EXERCISE INSTRUCTIONS: Exactly how many lines in the listing contain "maar"? Respond with the number and nothing more.

====== MATERIAL SHOWN

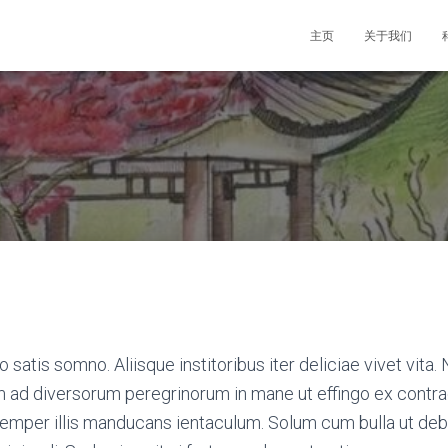
主页
关于我们
o satis somno. Aliisque institoribus iter deliciae vivet vita
ad diversorum peregrinorum in mane ut effingo ex contractu
semper illis manducans ientaculum. Solum cum bulla ut de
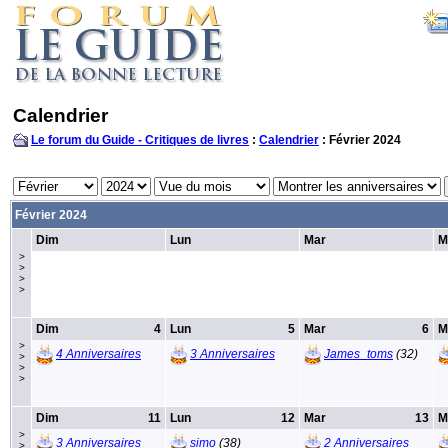
Calendrier
Le forum du Guide - Critiques de livres
:
Calendrier
: Février 2024
Février 2024
Dim
Lun
Mar
M
>
>
>
>
Dim
4
Lun
5
Mar
6
M
>
4 Anniversaires
3 Anniversaires
James_toms
(32)
>
>
>
Dim
11
Lun
12
Mar
13
M
>
3 Anniversaires
simo
(38)
2 Anniversaires
>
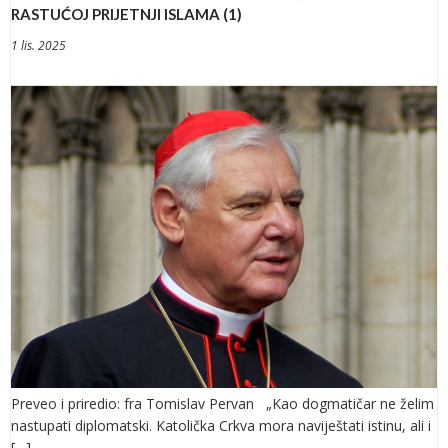
RASTUĆOJ PRIJETNJI ISLAMA (1)
1 lis. 2025
Preveo i priredio: fra Tomislav Pervan „Kao dogmatičar ne želim
nastupati diplomatski. Katolička Crkva mora naviještati istinu, ali i
[…]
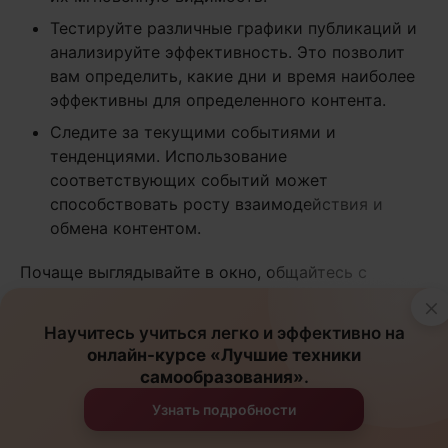
Тестируйте различные графики публикаций и
анализируйте эффективность. Это позволит
вам определить, какие дни и время наиболее
эффективны для определенного контента.
Следите за текущими событиями и
тенденциями. Использование
соответствующих событий может
способствовать росту взаимодействия и
обмена контентом.
Почаще выглядывайте в окно, общайтесь с
коллегами и расширяйте кругозор. Это выгодно.
×
Научитесь учиться легко и эффективно на
онлайн-курсе «Лучшие техники
Влияние сторителлинга на
самообразования»
.
вирусность
Узнать подробности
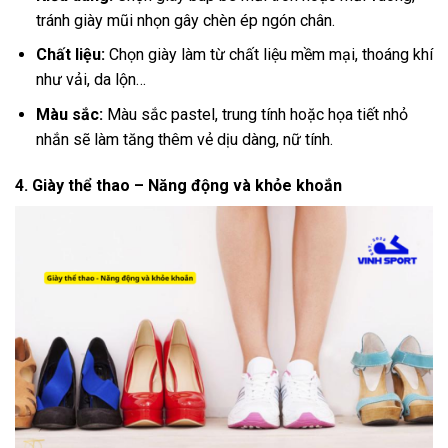
tránh giày mũi nhọn gây chèn ép ngón chân.
Chất liệu:
Chọn giày làm từ chất liệu mềm mại, thoáng khí
như vải, da lộn…
Màu sắc:
Màu sắc pastel, trung tính hoặc họa tiết nhỏ
nhắn sẽ làm tăng thêm vẻ dịu dàng, nữ tính.
4. Giày thể thao – Năng động và khỏe khoắn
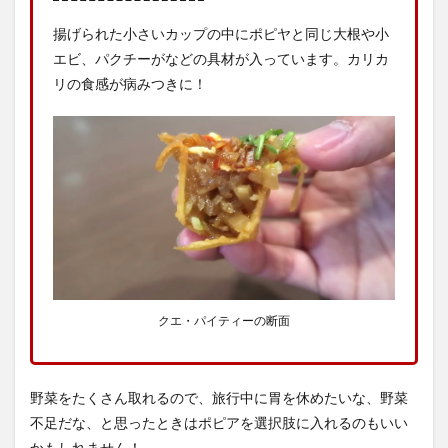
揚げられた小さいカップの中にポピヤと同じ大根や小
エビ、パクチーがなどの具材が入っています。カリカ
リの食感が病みつきに！
クエ・パイティーの断面
野菜をたくさん取れるので、旅行中に胃を休めたいな、野菜
不足だな、と思ったときはポピアを選択肢に入れるのもいい
かもしれません！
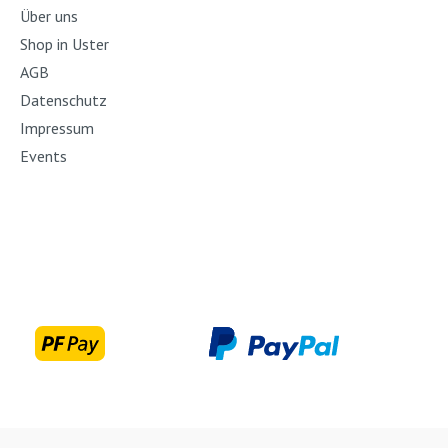
Über uns
Shop in Uster
AGB
Datenschutz
Impressum
Events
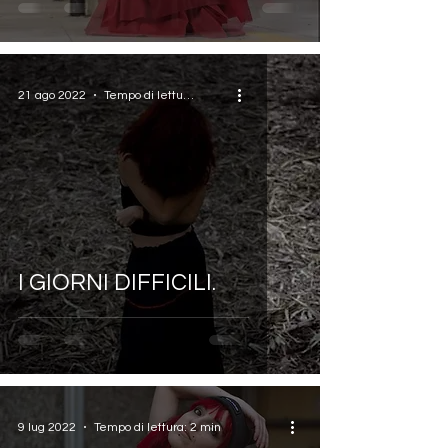
21 ago 2022
Tempo di lettura: 1 min
I GIORNI DIFFICILI.
9 lug 2022
Tempo di lettura: 2 min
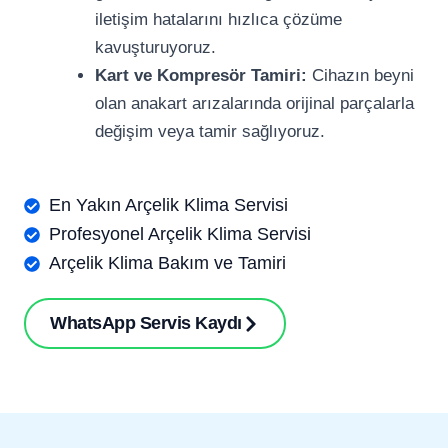
iletişim hatalarını hızlıca çözüme
kavuşturuyoruz.
Kart ve Kompresör Tamiri:
Cihazın beyni
olan anakart arızalarında orijinal parçalarla
değişim veya tamir sağlıyoruz.
En Yakın Arçelik Klima Servisi
Profesyonel Arçelik Klima Servisi
Arçelik Klima Bakım ve Tamiri
WhatsApp Servis Kaydı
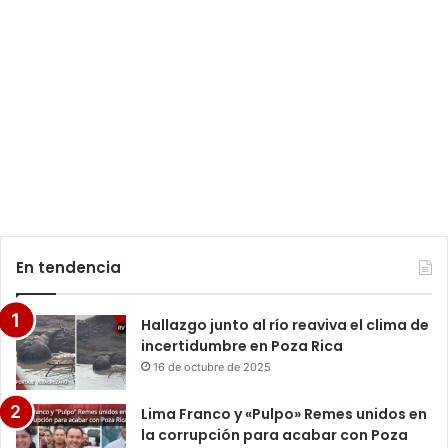
En tendencia
Hallazgo junto al río reaviva el clima de
incertidumbre en Poza Rica
16 de octubre de 2025
Lima Franco y «Pulpo» Remes unidos en
la corrupción para acabar con Poza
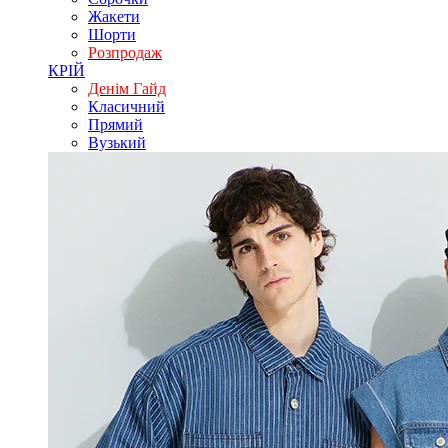
Жакети
Шорти
Розпродаж
КРІЙ
Денім Гайд
Класичний
Прямий
Вузький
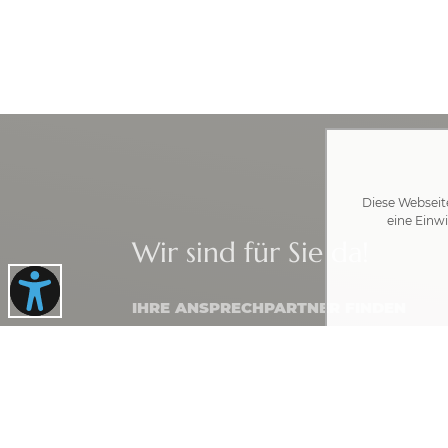
Diese Webseit
eine Einwi
Wir sind für Sie da!
IHRE ANSPRECHPARTNER FINDEN
Rathaus Gablingen
Rathausplatz 1 · 86456 Gablingen
08230 8901-0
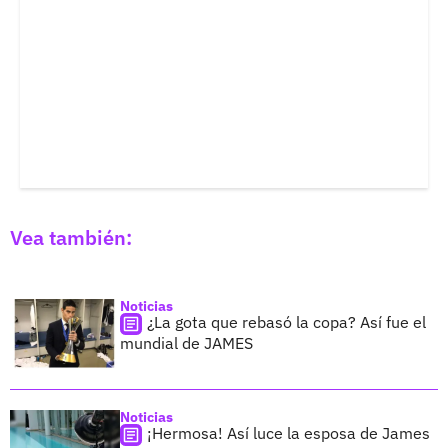
Vea también:
Noticias
¿La gota que rebasó la copa? Así fue el
mundial de JAMES
Noticias
¡Hermosa! Así luce la esposa de James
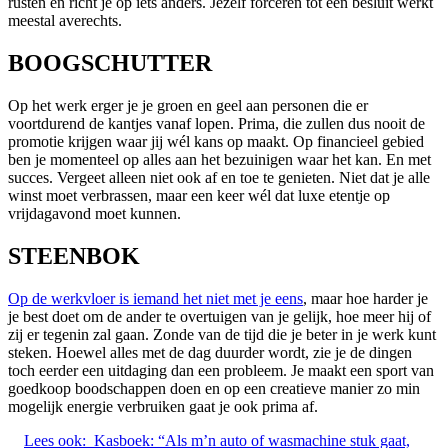
rusten en richt je op iets anders. Jezelf forceren tot een besluit werkt
meestal averechts.
BOOGSCHUTTER
Op het werk erger je je groen en geel aan personen die er
voortdurend de kantjes vanaf lopen. Prima, die zullen dus nooit de
promotie krijgen waar jij wél kans op maakt. Op financieel gebied
ben je momenteel op alles aan het bezuinigen waar het kan. En met
succes. Vergeet alleen niet ook af en toe te genieten. Niet dat je alle
winst moet verbrassen, maar een keer wél dat luxe etentje op
vrijdagavond moet kunnen.
STEENBOK
Op de werkvloer is iemand het niet met je eens
, maar hoe harder je
je best doet om de ander te overtuigen van je gelijk, hoe meer hij of
zij er tegenin zal gaan. Zonde van de tijd die je beter in je werk kunt
steken. Hoewel alles met de dag duurder wordt, zie je de dingen
toch eerder een uitdaging dan een probleem. Je maakt een sport van
goedkoop boodschappen doen en op een creatieve manier zo min
mogelijk energie verbruiken gaat je ook prima af.
Lees ook:
Kasboek: “Als m’n auto of wasmachine stuk gaat,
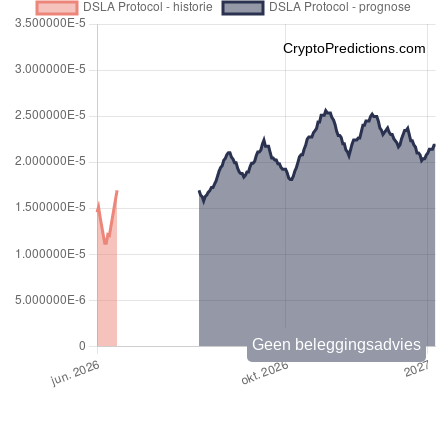
CryptoPredictions.com
Geen beleggingsadvies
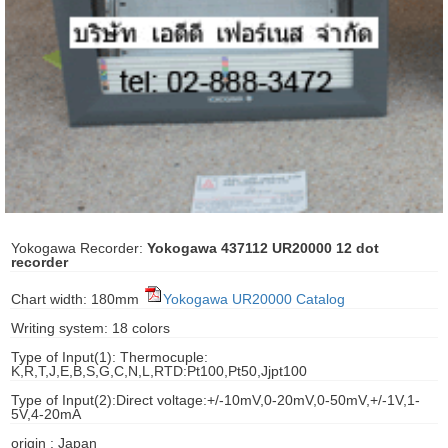
ani anello
//schroder
ywell
o Fiorentini
ko
Yokogawa Recorder:
Yokogawa 437112 UR20000 12 dot
recorder
aden
Chart width: 180mm
Yokogawa UR20000 Catalog
ens
Writing system: 18 colors
Type of Input(1): Thermocuple:
i
K,R,T,J,E,B,S,G,C,N,L,RTD:Pt100,Pt50,Jjpt100
Type of Input(2):Direct voltage:+/-10mV,0-20mV,0-50mV,
+/-
1V,1-
5V,4-20mA
as
origin : Japan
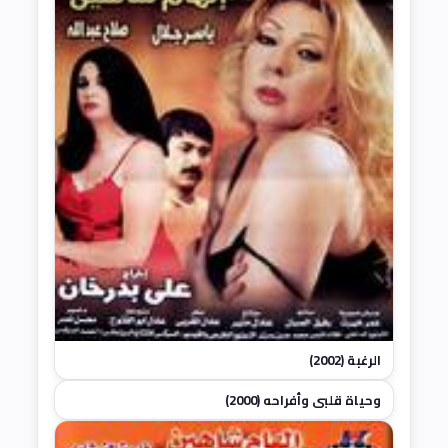
الرغبة (2002)
وحياة قلبي وأفراحه (2000)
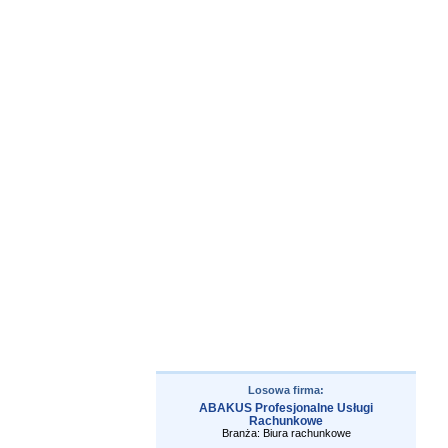
Losowa firma:
ABAKUS Profesjonalne Usługi
Rachunkowe
Branża: Biura rachunkowe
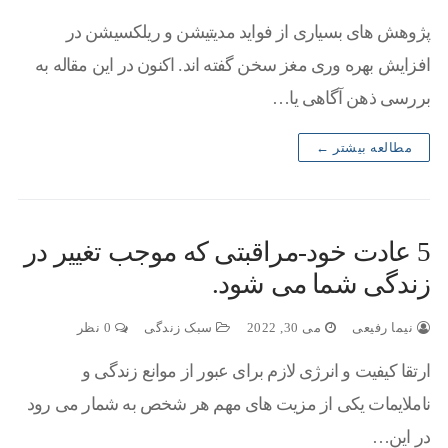
پژوهش های بسیاری از فواید مدیتیشن و ریلکسیشن در
افزایش بهره وری مغز سخن گفته اند. اکنون در این مقاله به
بررسی ذهن آگاهی یا…
مطالعه بیشتر ←
5 عادت خود-مراقبتی که موجب تغییر در
زندگی شما می شود.
نیما رفیعی
می 30, 2022
سبک زندگی
0 نظر
ارتقا کیفیت و انرژی لازم برای عبور از موانع زندگی و
ناملایمات یکی از مزیت های مهم هر شخص به شمار می رود
در این…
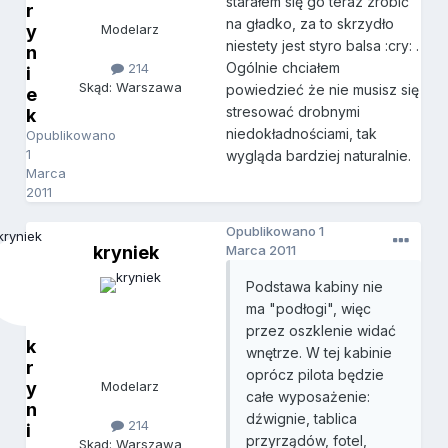
starałem się go teraz zrobić
r
na gładko, za to skrzydło
y
Modelarz
niestety jest styro balsa :cry: .
n
Ogólnie chciałem
214
i
Skąd: Warszawa
powiedzieć że nie musisz się
e
stresować drobnymi
k
niedokładnościami, tak
Opublikowano
1
wygląda bardziej naturalnie.
Marca
2011
Opublikowano
1
kryniek
Marca 2011
Podstawa kabiny nie
ma "podłogi", więc
przez oszklenie widać
k
wnętrze. W tej kabinie
r
oprócz pilota będzie
y
Modelarz
całe wyposażenie:
n
dźwignie, tablica
214
i
przyrządów, fotel,
Skąd: Warszawa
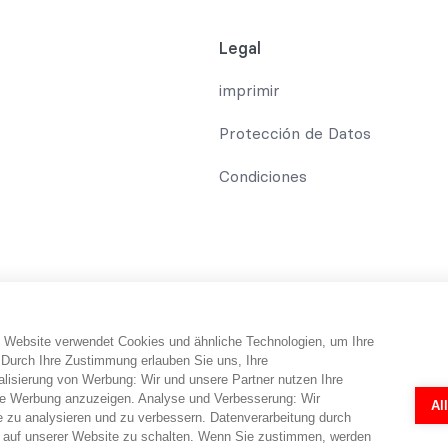
Legal
imprimir
Protección de Datos
Condiciones
 Website verwendet Cookies und ähnliche Technologien, um Ihre
umidor recibe información y consejos y trucos sobre el tema de la pro
 Durch Ihre Zustimmung erlauben Sie uns, Ihre
eléfono. abo-hilfe.de no proporciona ningún servicio jurídico ni ase
isierung von Werbung: Wir und unsere Partner nutzen Ihre
abogados. Los cuestionarios y formularios en línea fueron creados po
e Werbung anzuzeigen. Analyse und Verbesserung: Wir
Al
ndividual por parte de un abogado en cada caso concreto. Un abogado
e zu analysieren und zu verbessern. Datenverarbeitung durch
 auf unserer Website zu schalten. Wenn Sie zustimmen, werden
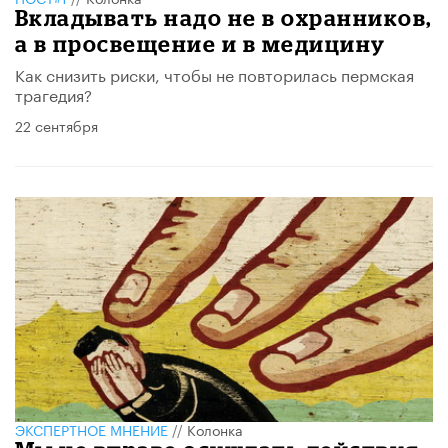
Вкладывать надо не в охранников,
а в просвещение и в медицину
Как снизить риски, чтобы не повторилась пермская
трагедия?
22 сентября
ЭКСПЕРТНОЕ МНЕНИЕ
//
Колонка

============

EXERCISE SOLUTION: 2